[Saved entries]
****
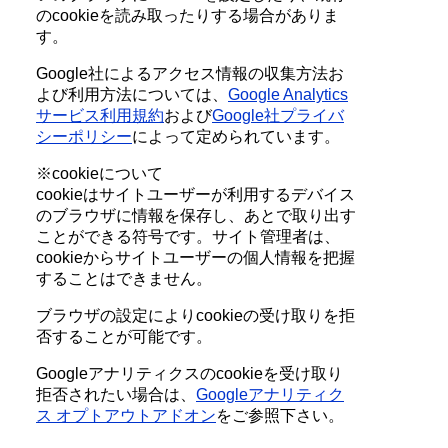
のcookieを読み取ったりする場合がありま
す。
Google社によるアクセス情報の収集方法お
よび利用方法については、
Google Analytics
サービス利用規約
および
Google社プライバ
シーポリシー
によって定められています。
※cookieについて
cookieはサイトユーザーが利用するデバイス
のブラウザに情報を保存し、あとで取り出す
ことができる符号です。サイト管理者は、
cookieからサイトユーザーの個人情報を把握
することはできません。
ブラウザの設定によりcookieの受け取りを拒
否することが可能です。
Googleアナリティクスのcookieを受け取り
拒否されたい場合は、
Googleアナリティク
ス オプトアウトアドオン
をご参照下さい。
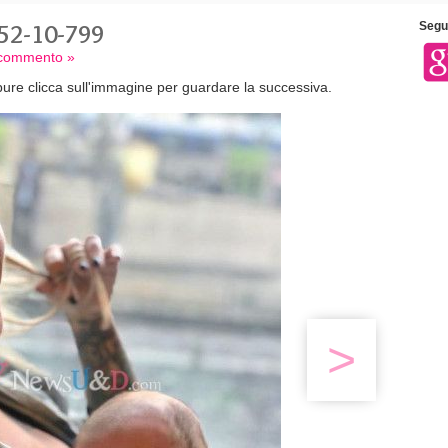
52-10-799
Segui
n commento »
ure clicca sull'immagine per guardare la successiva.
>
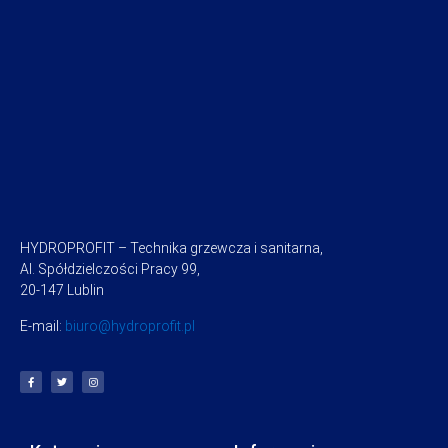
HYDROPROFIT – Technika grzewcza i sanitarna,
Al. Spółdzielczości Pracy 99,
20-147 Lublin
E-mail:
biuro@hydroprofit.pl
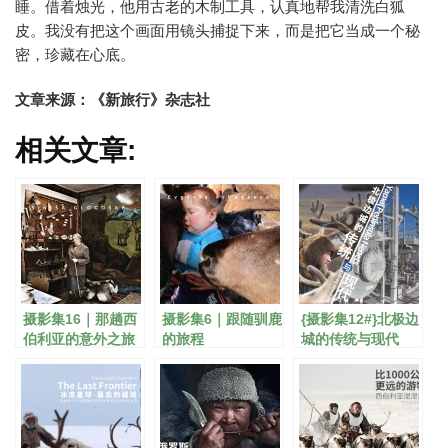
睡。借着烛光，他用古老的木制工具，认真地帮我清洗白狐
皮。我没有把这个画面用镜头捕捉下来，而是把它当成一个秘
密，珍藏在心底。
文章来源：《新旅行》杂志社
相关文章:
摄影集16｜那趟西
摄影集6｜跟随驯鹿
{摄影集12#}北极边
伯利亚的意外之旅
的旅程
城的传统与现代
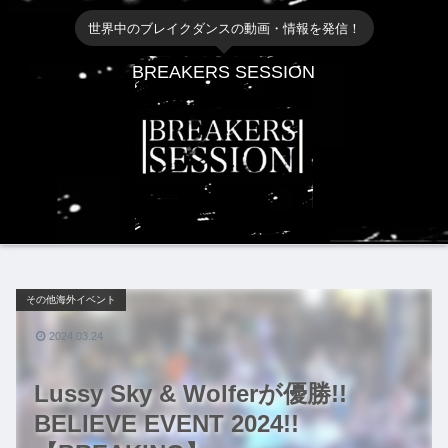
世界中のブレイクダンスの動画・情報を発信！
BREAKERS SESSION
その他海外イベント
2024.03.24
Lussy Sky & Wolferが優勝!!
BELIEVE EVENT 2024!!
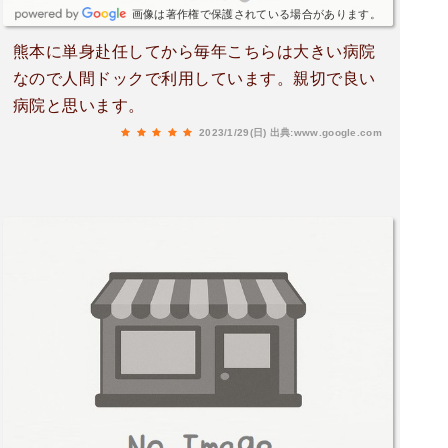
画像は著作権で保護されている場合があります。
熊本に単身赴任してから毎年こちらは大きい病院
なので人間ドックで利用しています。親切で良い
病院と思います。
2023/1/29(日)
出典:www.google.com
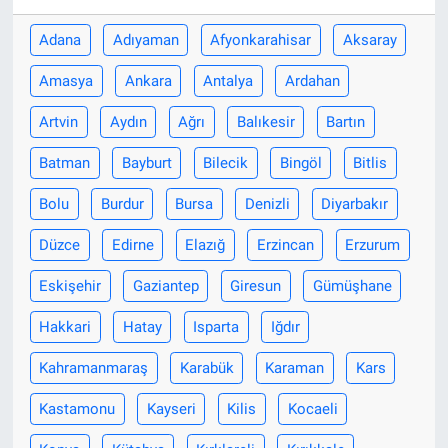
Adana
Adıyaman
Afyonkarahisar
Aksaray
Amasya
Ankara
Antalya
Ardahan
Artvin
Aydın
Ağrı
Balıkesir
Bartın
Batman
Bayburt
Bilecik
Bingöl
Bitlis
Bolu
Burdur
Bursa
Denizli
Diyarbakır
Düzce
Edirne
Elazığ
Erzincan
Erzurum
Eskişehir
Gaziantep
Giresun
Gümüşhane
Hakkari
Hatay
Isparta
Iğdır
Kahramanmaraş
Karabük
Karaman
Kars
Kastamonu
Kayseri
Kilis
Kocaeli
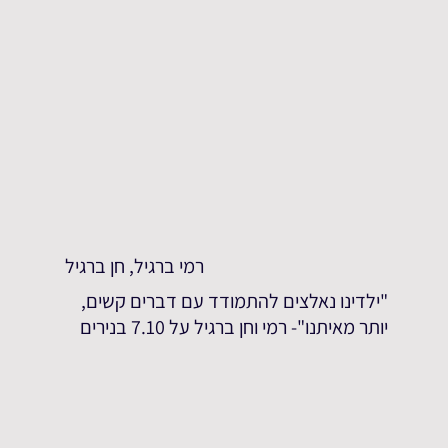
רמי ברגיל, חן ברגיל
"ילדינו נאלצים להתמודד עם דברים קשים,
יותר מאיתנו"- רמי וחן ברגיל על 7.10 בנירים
****
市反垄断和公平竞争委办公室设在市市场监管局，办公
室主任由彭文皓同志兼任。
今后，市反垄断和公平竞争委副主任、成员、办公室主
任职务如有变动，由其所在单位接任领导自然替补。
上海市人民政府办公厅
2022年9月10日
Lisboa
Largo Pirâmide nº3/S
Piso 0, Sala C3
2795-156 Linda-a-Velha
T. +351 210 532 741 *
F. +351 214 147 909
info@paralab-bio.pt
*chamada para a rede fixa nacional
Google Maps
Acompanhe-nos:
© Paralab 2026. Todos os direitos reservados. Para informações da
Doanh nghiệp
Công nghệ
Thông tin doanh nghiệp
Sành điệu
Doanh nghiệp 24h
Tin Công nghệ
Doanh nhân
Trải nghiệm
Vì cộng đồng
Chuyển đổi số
****
## Task objective
Now transcribe the lines above exactly, starting at the line containing "文章来源：《新旅行》杂志社" and ending at the line containing "על 7.10 בנירים", both lines included, pictures excluded.

## Result below
文章来源：《新旅行》杂志社
相关文章:
摄影集16｜那趟西
摄影集6｜跟随驯鹿
{摄影集12#}北极边
伯利亚的意外之旅
的旅程
城的传统与现代
世界中のブレイクダンスの動画・情報を発信！
BREAKERS SESSION
その他海外イベント
2024.03.24
Lussy Sky & Wolferが優勝!!
BELIEVE EVENT 2024!!
画像は著作権で保護されている場合があります。
熊本に単身赴任してから毎年こちらは大きい病院
なので人間ドックで利用しています。親切で良い
病院と思います。
2023/1/29(日)
出典:www.google.com
Adana
Adıyaman
Afyonkarahisar
Aksaray
Amasya
Ankara
Antalya
Ardahan
Artvin
Aydın
Ağrı
Balıkesir
Bartın
Batman
Bayburt
Bilecik
Bingöl
Bitlis
Bolu
Burdur
Bursa
Denizli
Diyarbakır
Düzce
Edirne
Elazığ
Erzincan
Erzurum
Eskişehir
Gaziantep
Giresun
Gümüşhane
Hakkari
Hatay
Isparta
Iğdır
Kahramanmaraş
Karabük
Karaman
Kars
Kastamonu
Kayseri
Kilis
Kocaeli
רמי ברגיל, חן ברגיל
"ילדינו נאלצים להתמודד עם דברים קשים,
יותר מאיתנו"- רמי וחן ברגיל על 7.10 בנירים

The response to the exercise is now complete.